If you have specified a default Cumulus Linux version, NetQ also verifies that the necessary images are available based on the known switch inventory, and if not, lists those that are missing.

Upload Images

On installation of NetQ 3.0, no images have yet been uploaded to the LCM repository. Begin by adding images that match your current inventory. Then add the image you want to use for upgrading. And finally specify a default image for upgrades, if desired.

Upload Missing Images

To upload missing images:

  1. On the Cumulus Linux Images card, click the View missing CL images link to see what images you need. This opens the list of missing images.

  2. Select one of the missing images and make note of the version, ASIC Vendor, and CPU architecture.
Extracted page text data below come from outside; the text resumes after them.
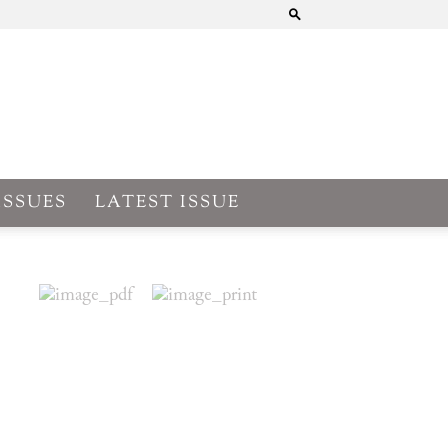
ISSUES
LATEST ISSUE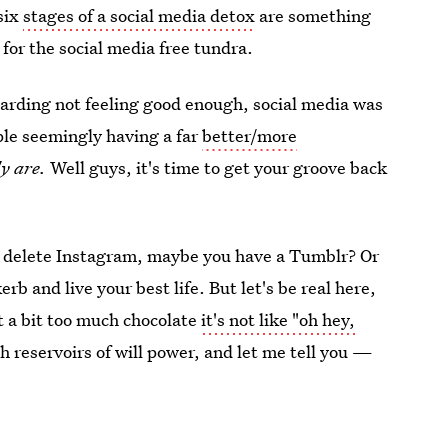
six
stages of a social media detox
are something
 for the social media free tundra.
egarding not feeling good enough, social media was
ople seemingly having a far
better/more
y are.
Well guys, it's time to get your groove back
k, delete Instagram, maybe you have a Tumblr? Or
rb and live your best life. But let's be real here,
t a bit too much chocolate
it's not like "oh hey,
h reservoirs of will power, and let me tell you —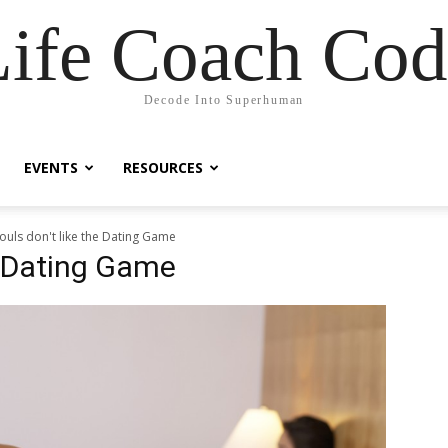
Life Coach Cod
Decode Into Superhuman
EVENTS
RESOURCES
ouls don't like the Dating Game
he Dating Game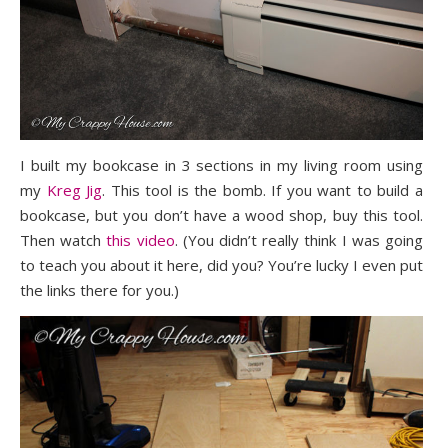
I built my bookcase in 3 sections in my living room using
my
Kreg Jig
. This tool is the bomb. If you want to build a
bookcase, but you don’t have a wood shop, buy this tool.
Then watch
this video
. (You didn’t really think I was going
to teach you about it here, did you? You’re lucky I even put
the links there for you.)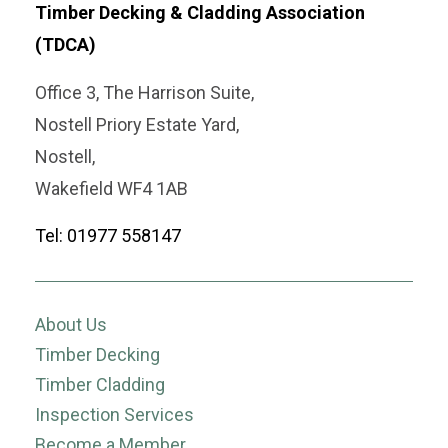
Timber Decking & Cladding Association
(TDCA)
Office 3, The Harrison Suite,
Nostell Priory Estate Yard,
Nostell,
Wakefield WF4 1AB
Tel: 01977 558147
About Us
Timber Decking
Timber Cladding
Inspection Services
Become a Member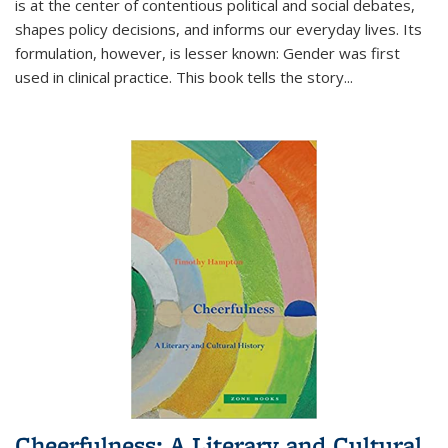
is at the center of contentious political and social debates,
shapes policy decisions, and informs our everyday lives. Its
formulation, however, is lesser known: Gender was first
used in clinical practice. This book tells the story
...
Cheerfulness: A Literary and Cultural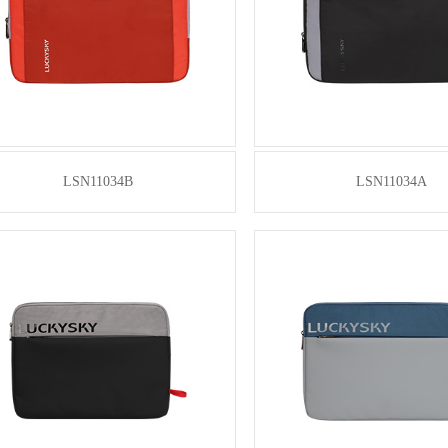
LSN11034B
LSN11034A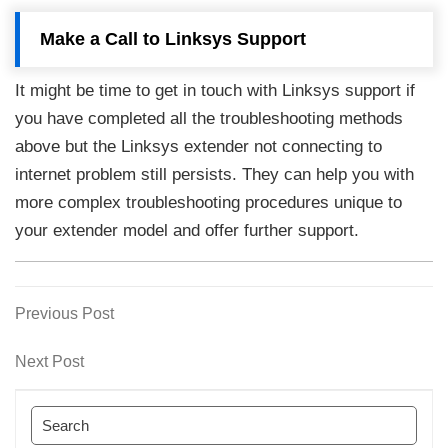
Make a Call to Linksys Support
It might be time to get in touch with Linksys support if
you have completed all the troubleshooting methods
above but the Linksys extender not connecting to
internet problem still persists. They can help you with
more complex troubleshooting procedures unique to
your extender model and offer further support.
Previous
Previous Post
Post
Post
navigation
Next
Next Post
Post
Search
for: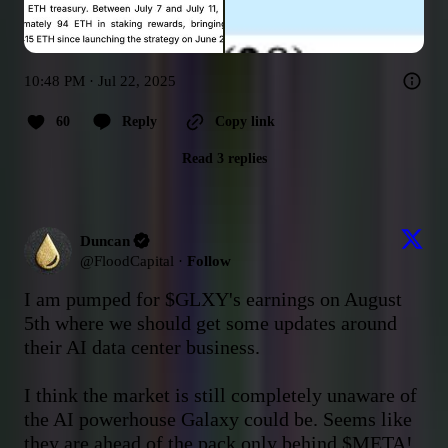
10:48 PM · Jul 22, 2025
60
Reply
Copy link
Read 3 replies
Duncan
@
FloodCapital
·
Follow
I am pumped for 
$GLXY
's earnings on August 
5th where we should get some updates around 
their AI data center business.

I think the market is still completely unaware of 
the AI powerhouse Galaxy could be. Seems like 
they are ahead of the pack only behind 
$META
!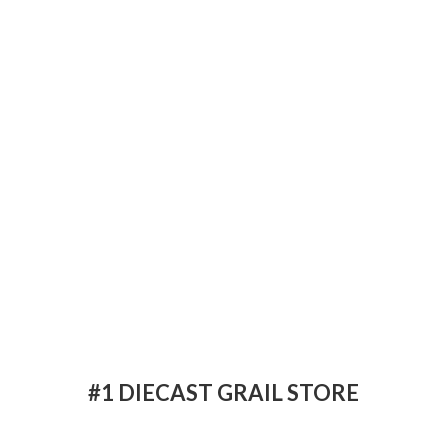
#1 DIECAST
GRAIL STORE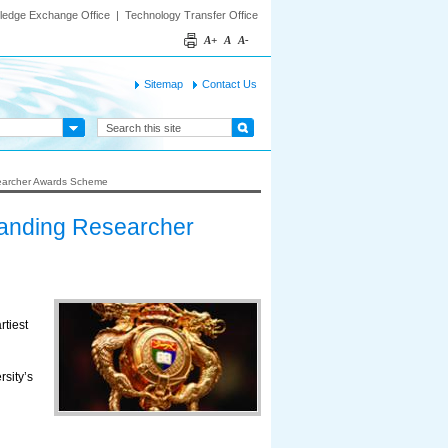
ledge Exchange Office
|
Technology Transfer Office
A+
A
A-
Sitemap
Contact Us
searcher Awards Scheme
tanding Researcher
tiest
sity’s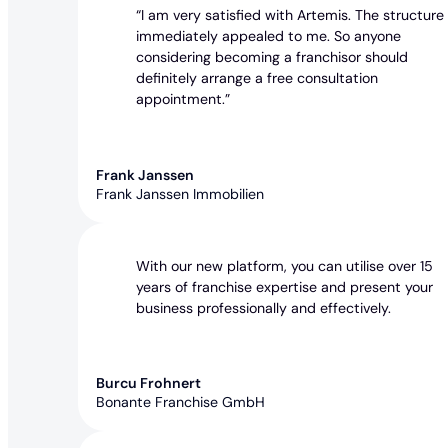
“I am very satisfied with Artemis. The structure
immediately appealed to me. So anyone
considering becoming a franchisor should
definitely arrange a free consultation
appointment.”
Frank Janssen
Frank Janssen Immobilien
With our new platform, you can utilise over 15
years of franchise expertise and present your
business professionally and effectively.
Burcu Frohnert
Bonante Franchise GmbH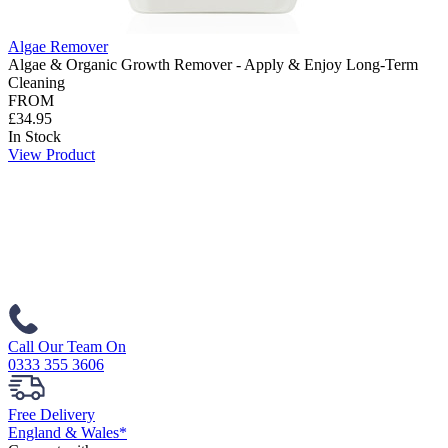
Algae Remover
Algae & Organic Growth Remover - Apply & Enjoy Long-Term
Cleaning
FROM
£34.95
In Stock
View Product
Call Our Team On
0333 355 3606
Free Delivery
England & Wales*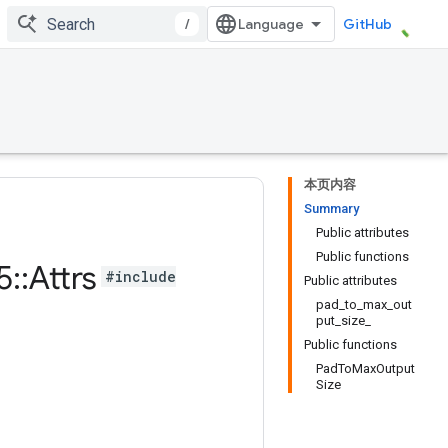
/
GitHub
本页内容
Summary
Public attributes
Public functions
5
::
Attrs
#include
Public attributes
pad_to_max_out
put_size_
Public functions
PadToMaxOutput
Size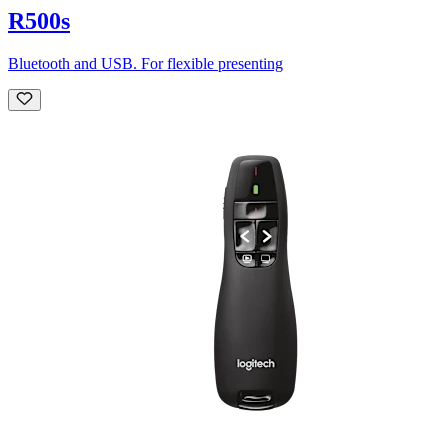
R500s
Bluetooth and USB. For flexible presenting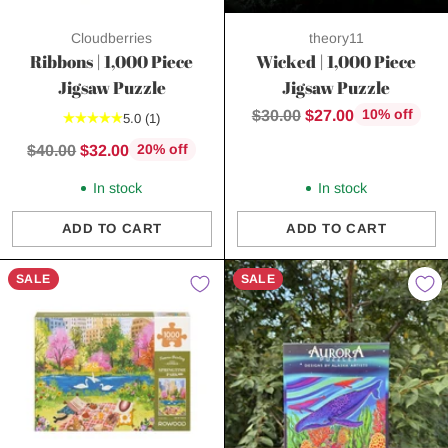
Cloudberries
theory11
Ribbons | 1,000 Piece
Wicked | 1,000 Piece
Jigsaw Puzzle
Jigsaw Puzzle
Regular
$30.00
$27.00
10% off
5.0
(1)
price
Regular
$40.00
$32.00
20% off
price
In stock
In stock
ADD TO CART
ADD TO CART
Quantity
Quantity
SALE
SALE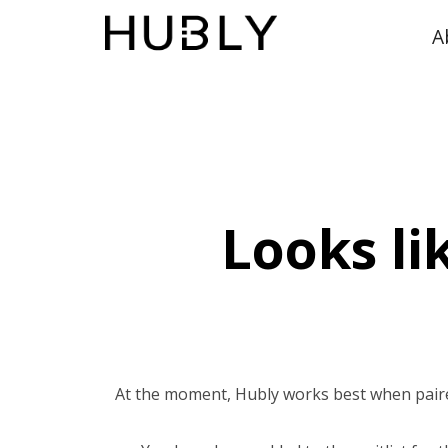
A
Looks li
At the moment, Hubly works best when pair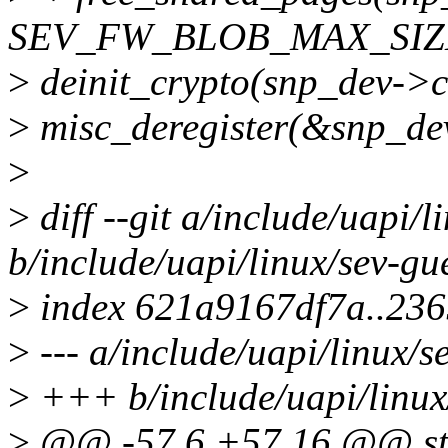
SEV_FW_BLOB_MAX_SIZ
>
deinit_crypto(snp_dev->c
>
misc_deregister(&snp_de
>
>
diff --git a/include/uapi/l
b/include/uapi/linux/sev-gu
>
index 621a9167df7a..236
>
--- a/include/uapi/linux/s
>
+++ b/include/uapi/linux
>
@@ -57,6 +57,16 @@ stru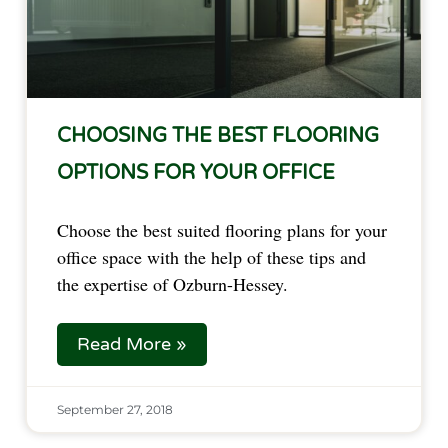
CHOOSING THE BEST FLOORING
OPTIONS FOR YOUR OFFICE
Choose the best suited flooring plans for your 
office space with the help of these tips and 
the expertise of Ozburn-Hessey.  
Read More »
September 27, 2018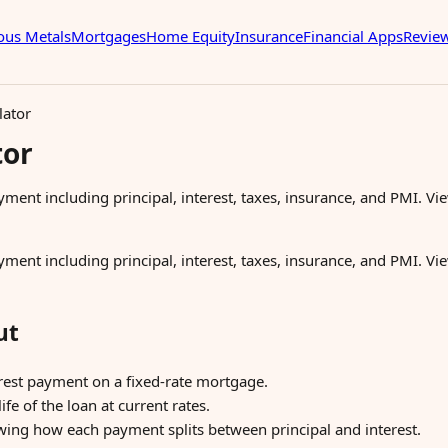
ous Metals
Mortgages
Home Equity
Insurance
Financial Apps
Revie
lator
tor
ent including principal, interest, taxes, insurance, and PMI. Vi
ent including principal, interest, taxes, insurance, and PMI. Vi
ut
rest payment on a fixed-rate mortgage.
life of the loan at current rates.
ing how each payment splits between principal and interest.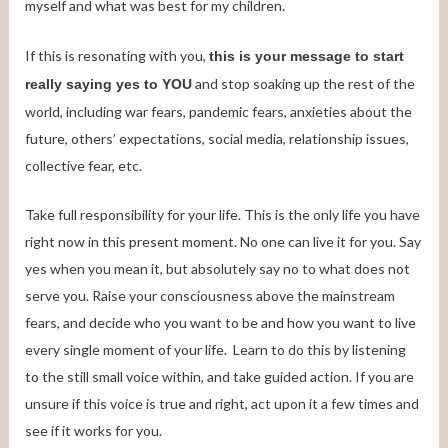
myself and what was best for my children.
If this is resonating with you,
this is your message to start
and stop soaking up the rest of the
really saying yes to YOU
world, including war fears, pandemic fears, anxieties about the
future, others’ expectations, social media, relationship issues,
collective fear, etc.
Take full responsibility for your life. This is the only life you have
right now in this present moment. No one can live it for you. Say
yes when you mean it, but absolutely say no to what does not
serve you. Raise your consciousness above the mainstream
fears, and decide who you want to be and how you want to live
every single moment of your life. Learn to do this by listening
to the still small voice within, and take guided action. If you are
unsure if this voice is true and right, act upon it a few times and
see if it works for you.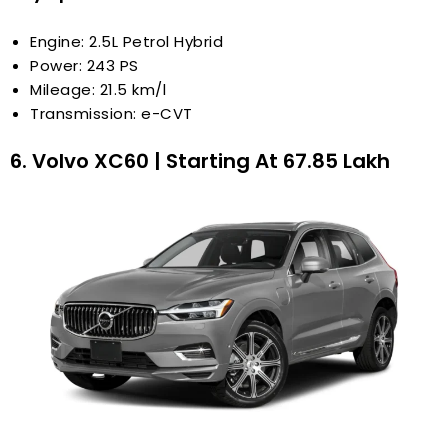
Engine: 2.5L Petrol Hybrid
Power: 243 PS
Mileage: 21.5 km/l
Transmission: e-CVT
6. Volvo XC60 | Starting At ₹67.85 Lakh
  3. Click (Add Image) above the table.

  4. Provide the .bin file from an external drive that matches the criteria for the selected image, either by dragging and dropping it onto the dialog or by selecting it from a directory.

  5. Click Import.

    On successful completion, you receive confirmation of the upload.

    If the upload was not successful, an Image Import Failed message is shown. Close the Import Image dialog and try uploading the file again.

  6. Click Done.

  7. Click Uploaded tab to verify the image is in the repository.

  8. Repeat Steps 1-7 until all of the missing images are uploaded to the repository. When all of the missing images have been uploaded, the Missing list will be empty.

  9. Click to return to the LCM dashboard.

    The Cumulus Linux Images card now shows the number of images you uploaded.

Upload Upgrade Images

To upload the Cumulus Linux images that you want to use for upgrade:

  1. Click Add Image on the Cumulus Linux Images card.

  2. Provide an image from an external drive, either by dragging and dropping it onto the dialog or by selecting it from a directory.

  3. Click Import.

  4. Click Done.

  5. Repeat Steps 1-4 to upload additional images as needed.

    For example, if you are upgrading switches with different ASIC vendors or CPU architectures, you will need more than one image.

Specify a Default Image for Upgrade

Lifecycle management does not have a default Cumulus Linux image specified automatically. You must specify the image that is appropriate for your network.

To specify a default Cumulus Linux image:

  1. Click the Click here to set the default CL version link in the middle of the Cumulus Linux Images card.

  2. Select the image you want to use as the default image for switch upgrades.

  3. Click Save. The default version is now displayed on the Cumulus Linux Images card.

After you have specified a default image, you have the option to change it.

To change the default Cumulus Linux image:

  1. Click change next to the currently identified default image on the Cumulus Linux Images card.

  2. Select the image you want to use as the default image for switch upgrades.

  3. Click Save.

Export Images

Once you have images uploaded to the NetQ LCM repository, you are able to export those images.

To export images:

  1. Open the LCM dashboard.

  2. Click Manage on the Cumulus Linux Images card.

  3. Select the images you want to export from the Uploaded tab. Use the filter option above the table to narrow down a large listing of images.

  4. Click above the table.

  5. Choose the export file type and click Export.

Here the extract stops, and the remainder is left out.